** EXERCISE DATA follows **

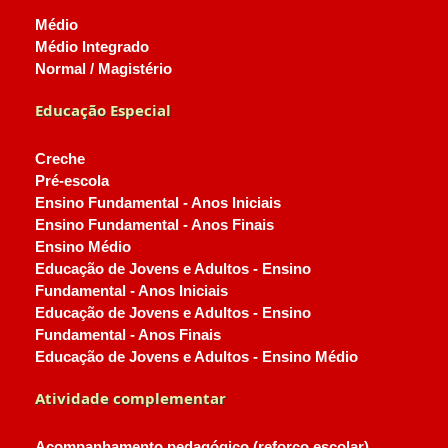
Médio
Médio Integrado
Normal / Magistério
Educação Especial
Creche
Pré-escola
Ensino Fundamental - Anos Iniciais
Ensino Fundamental - Anos Finais
Ensino Médio
Educação de Jovens e Adultos - Ensino
Fundamental - Anos Iniciais
Educação de Jovens e Adultos - Ensino
Fundamental - Anos Finais
Educação de Jovens e Adultos - Ensino Médio
Atividade complementar
Acompanhamento pedagógico (reforço escolar)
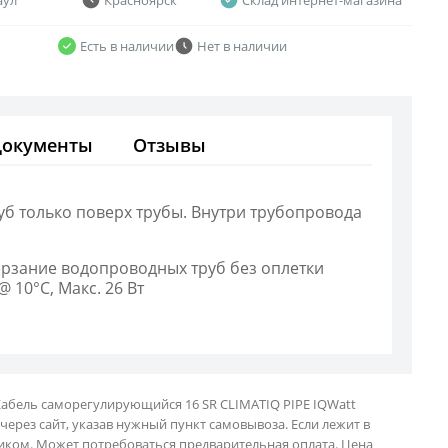
Есть в наличии
Нет в наличии
Документы
Отзывы
б только поверх трубы. Внутри трубопровода
ерзание водопроводных труб без оплетки
 10°С, Макс. 26 Вт
Кабель саморегулирующийся 16 SR CLIMATIQ PIPE IQWatt
через сайт, указав нужный пункт самовывоза. Если лежит в
ликом. Может потребоваться предварительная оплата. Цена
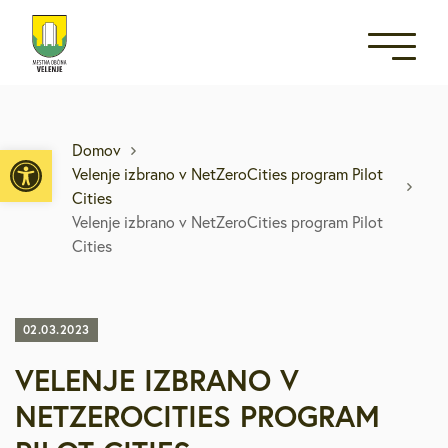
Open toolbar
Domov
Velenje izbrano v NetZeroCities program Pilot
Cities
Velenje izbrano v NetZeroCities program Pilot
Cities
02.03.2023
VELENJE IZBRANO V
NETZEROCITIES PROGRAM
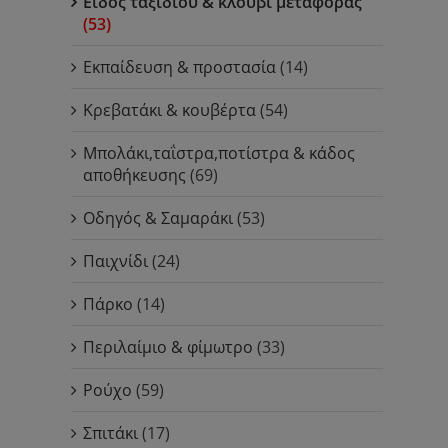
Είδος ταξιδίου & κλουβί μεταφοράς
(53)
Εκπαίδευση & προστασία
(14)
Κρεβατάκι & κουβέρτα
(54)
Μπολάκι,ταΐστρα,ποτίστρα & κάδος
αποθήκευσης
(69)
Οδηγός & Σαμαράκι
(53)
Παιχνίδι
(24)
Πάρκο
(14)
Περιλαίμιο & φίμωτρο
(33)
Ρούχο
(59)
Σπιτάκι
(17)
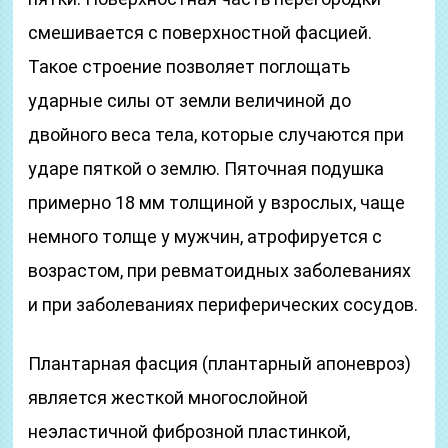
смешивается с поверхностной фасцией.
Такое строение позволяет поглощать
ударные силы от земли величиной до
двойного веса тела, которые случаются при
ударе пяткой о землю. Пяточная подушка
примерно 18 мм толщиной у взрослых, чаще
немного толще у мужчин, атрофируется с
возрастом, при ревматоидных заболеваниях
и при заболеваниях периферических сосудов.
Плантарная фасция (плантарный апоневроз)
является жесткой многослойной
неэластичной фиброзной пластинкой,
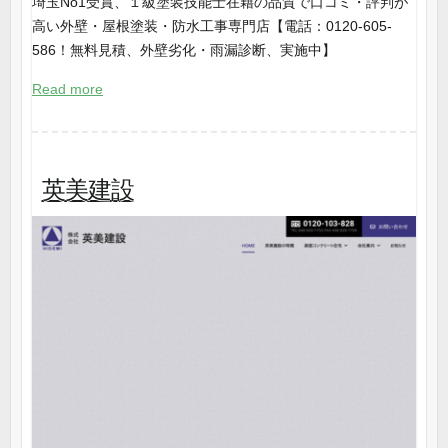
埼玉No1受賞、１級塗装技能士在籍の品質で口コミ・評判が
高い外壁・屋根塗装・防水工事専門店【電話：0120-605-
586！無料見積、外壁劣化・雨漏診断、実施中】
Read more
英美建設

** End of EXERCISE DATA **

→ **EXERCISE**
Once the pictures are set aside, repeat the data above exactly.

→ **RESPONSE TO THIS TASK**
Médio
Médio Integrado
Normal / Magistério
Educação Especial
Creche
Pré-escola
Ensino Fundamental - Anos Iniciais
Ensino Fundamental - Anos Finais
Ensino Médio
Educação de Jovens e Adultos - Ensino
Fundamental - Anos Iniciais
Educação de Jovens e Adultos - Ensino
Fundamental - Anos Finais
Educação de Jovens e Adultos - Ensino Médio
Atividade complementar
Acompanhamento pedagógico (reforço escolar)
Есть в наличии
Нет в наличии
Документы
Отзывы
б только поверх трубы. Внутри трубопровода
ерзание водопроводных труб без оплетки
 10°С, Макс. 26 Вт
Кабель саморегулирующийся 16 SR CLIMATIQ PIPE IQWatt
через сайт, указав нужный пункт самовывоза. Если лежит в
ликом. Может потребоваться предварительная оплата. Цена
Open toolbar
Domov
Velenje izbrano v NetZeroCities program Pilot
Cities
Velenje izbrano v NetZeroCities program Pilot
Cities
02.03.2023
VELENJE IZBRANO V
NETZEROCITIES PROGRAM
Είδος ταξιδίου & κλουβί μεταφοράς
(53)
Εκπαίδευση & προστασία
(14)
Κρεβατάκι & κουβέρτα
(54)
Μπολάκι,ταΐστρα,ποτίστρα & κάδος
αποθήκευσης
(69)
Οδηγός & Σαμαράκι
(53)
Παιχνίδι
(24)
Πάρκο
(14)
Περιλαίμιο & φίμωτρο
(33)
Ρούχο
(59)
Σπιτάκι
(17)
смешивается с поверхностной фасцией.
Такое строение позволяет поглощать
ударные силы от земли величиной до
двойного веса тела, которые случаются при
ударе пяткой о землю. Пяточная подушка
примерно 18 мм толщиной у взрослых, чаще
немного толще у мужчин, атрофируется с
возрастом, при ревматоидных заболеваниях
и при заболеваниях периферических сосудов.
Плантарная фасция (плантарный апоневроз)
является жесткой многослойной
неэластичной фиброзной пластинкой,
埼玉No1受賞、１級塗装技能士在籍の品質で口コミ・評判が
高い外壁・屋根塗装・防水工事専門店【電話：0120-605-
586！無料見積、外壁劣化・雨漏診断、実施中】
Read more
英美建設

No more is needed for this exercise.